WHAT NEEDS TO BE DONE: Find the number of lines containing the string "Rate" in the data. Answer with the number by itself.

Collection entries:
--*--

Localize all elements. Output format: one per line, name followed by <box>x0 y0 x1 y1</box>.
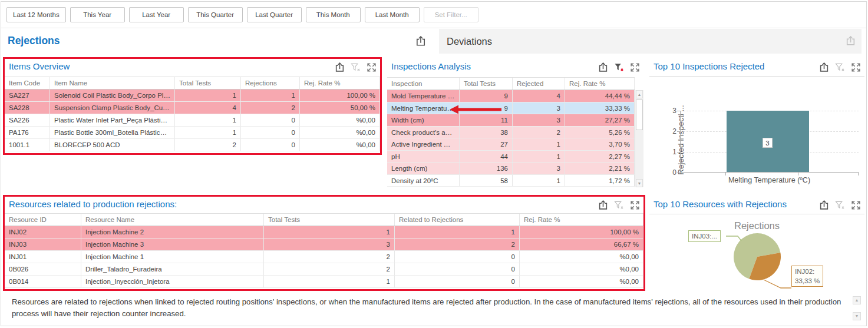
expand-icon[interactable] <box>630 200 640 210</box>
table-cell: 1 <box>264 276 395 287</box>
table-header-row: Item CodeItem NameTotal TestsRejectionsR… <box>5 77 380 90</box>
table-cell: 2 <box>241 102 300 114</box>
export-icon[interactable] <box>598 62 608 72</box>
column-header[interactable]: Related to Rejections <box>395 214 520 226</box>
table-row[interactable]: INJ01Injection Machine 120%0,00 <box>5 251 643 263</box>
dashboard-root: Last 12 Months This Year Last Year This … <box>1 1 867 326</box>
table-cell: 2 <box>395 238 520 250</box>
filter-this-month-button[interactable]: This Month <box>306 7 361 22</box>
column-header[interactable]: Total Tests <box>175 77 241 89</box>
table-cell: Density at 20ºC <box>387 175 460 187</box>
table-row[interactable]: 0B026Driller_Taladro_Furadeira20%0,00 <box>5 263 643 276</box>
scroll-up-button[interactable]: ▲ <box>853 296 861 304</box>
table-row[interactable]: Width (cm)11327,27 % <box>387 114 635 127</box>
table-row[interactable]: INJ02Injection Machine 211100,00 % <box>5 226 643 238</box>
filter-last-year-button[interactable]: Last Year <box>129 7 184 22</box>
table-row[interactable]: Density at 20ºC5811,72 % <box>387 175 635 187</box>
table-row[interactable]: INJ03Injection Machine 33266,67 % <box>5 238 643 251</box>
table-row[interactable]: Active Ingredient Conc...2713,70 % <box>387 138 635 151</box>
column-header[interactable]: Rej. Rate % <box>300 77 380 89</box>
x-tick-mark <box>725 173 726 175</box>
clear-filter-icon[interactable] <box>614 200 624 210</box>
table-row[interactable]: 0B014Injection_Inyección_Injetora10%0,00 <box>5 276 643 288</box>
table-cell: 38 <box>460 127 513 138</box>
scrollbar-thumb[interactable] <box>636 100 643 130</box>
export-icon[interactable] <box>846 36 856 46</box>
table-cell: 9 <box>460 90 513 102</box>
pie-callout-inj03[interactable]: INJ03:... <box>688 230 721 242</box>
column-header[interactable]: Item Code <box>5 77 50 89</box>
column-header[interactable]: Item Name <box>50 77 175 89</box>
tab-deviations-label: Deviations <box>447 29 492 54</box>
export-icon[interactable] <box>598 200 608 210</box>
filter-last-12-months-button[interactable]: Last 12 Months <box>6 7 66 22</box>
expand-icon[interactable] <box>630 62 640 72</box>
column-header[interactable]: Rejections <box>241 77 300 89</box>
table-cell: pH <box>387 151 460 163</box>
table-row[interactable]: Check product's appea...3825,26 % <box>387 127 635 139</box>
table-cell: Suspension Clamp Plastic Body_Cuer... <box>50 102 175 114</box>
tab-rejections[interactable]: Rejections <box>8 28 60 54</box>
table-cell: 27 <box>460 138 513 150</box>
column-header[interactable]: Rej. Rate % <box>565 78 635 90</box>
pie-callout-inj03-label: INJ03:... <box>692 233 717 240</box>
table-row[interactable]: SA228Suspension Clamp Plastic Body_Cuer.… <box>5 102 380 114</box>
column-header[interactable]: Rej. Rate % <box>520 214 643 226</box>
pie-callout-inj02[interactable]: INJ02: 33,33 % <box>791 266 823 287</box>
pie-chart[interactable] <box>649 213 864 289</box>
table-cell: 1 <box>395 226 520 238</box>
column-header[interactable]: Total Tests <box>460 78 513 90</box>
table-row[interactable]: Mold Temperature (ºC)9444,44 % <box>387 90 635 102</box>
scroll-down-button[interactable]: ▼ <box>853 312 861 320</box>
table-row[interactable]: Length (cm)13632,21 % <box>387 163 635 175</box>
export-icon[interactable] <box>335 62 345 72</box>
table-cell: Check product's appea... <box>387 127 460 138</box>
scroll-up-button[interactable]: ▲ <box>636 90 643 98</box>
table-cell: 1 <box>175 90 241 101</box>
tab-deviations[interactable]: Deviations <box>439 29 862 54</box>
column-header[interactable]: Rejected <box>513 78 565 90</box>
export-icon[interactable] <box>819 62 829 72</box>
vertical-scrollbar[interactable]: ▲ ▼ <box>635 90 643 187</box>
export-icon[interactable] <box>415 36 426 47</box>
column-header[interactable]: Resource Name <box>81 214 264 226</box>
table-row[interactable]: pH4412,27 % <box>387 151 635 163</box>
table-cell: Injection Machine 1 <box>81 251 264 263</box>
table-cell: %0,00 <box>300 114 380 126</box>
scroll-down-button[interactable]: ▼ <box>636 179 643 187</box>
table-cell: 1 <box>513 175 565 187</box>
inspections-analysis-title: Inspections Analysis <box>391 61 471 71</box>
table-cell: 3 <box>513 114 565 126</box>
clear-filter-icon[interactable] <box>351 62 361 72</box>
table-cell: 27,27 % <box>565 114 635 126</box>
filter-last-month-button[interactable]: Last Month <box>365 7 420 22</box>
table-cell: %0,00 <box>520 263 643 275</box>
table-cell: SA226 <box>5 114 50 126</box>
expand-icon[interactable] <box>851 200 861 210</box>
expand-icon[interactable] <box>367 62 377 72</box>
table-row[interactable]: SA227Solenoid Coil Plastic Body_Corpo Pl… <box>5 90 380 102</box>
clear-filter-active-icon[interactable] <box>614 62 624 72</box>
column-header[interactable]: Inspection <box>387 78 460 90</box>
clear-filter-icon[interactable] <box>835 62 845 72</box>
pie-callout-inj02-line2: 33,33 % <box>795 276 820 286</box>
expand-icon[interactable] <box>851 62 861 72</box>
table-row[interactable]: Melting Temperature (º...9333,33 % <box>387 102 635 115</box>
table-row[interactable]: PA176Plastic Bottle 300ml_Botella Plásti… <box>5 127 380 139</box>
items-overview-title: Items Overview <box>9 61 70 71</box>
set-filter-button[interactable]: Set Filter... <box>424 7 478 22</box>
clear-filter-icon[interactable] <box>835 200 845 210</box>
export-icon[interactable] <box>819 200 829 210</box>
table-row[interactable]: 1001.1BLORECEP 500 ACD20%0,00 <box>5 139 380 151</box>
column-header[interactable]: Resource ID <box>5 214 81 226</box>
table-cell: Width (cm) <box>387 114 460 126</box>
filter-last-quarter-button[interactable]: Last Quarter <box>247 7 302 22</box>
table-row[interactable]: SA226Plastic Water Inlet Part_Peça Plást… <box>5 114 380 127</box>
y-tick-mark <box>677 173 680 173</box>
table-cell: 44,44 % <box>565 90 635 102</box>
filter-this-year-button[interactable]: This Year <box>70 7 125 22</box>
table-cell: 9 <box>460 102 513 114</box>
filter-this-quarter-button[interactable]: This Quarter <box>188 7 243 22</box>
table-cell: PA176 <box>5 127 50 138</box>
column-header[interactable]: Total Tests <box>264 214 395 226</box>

--*--

OUTPUT FOR THIS EXERCISE: 3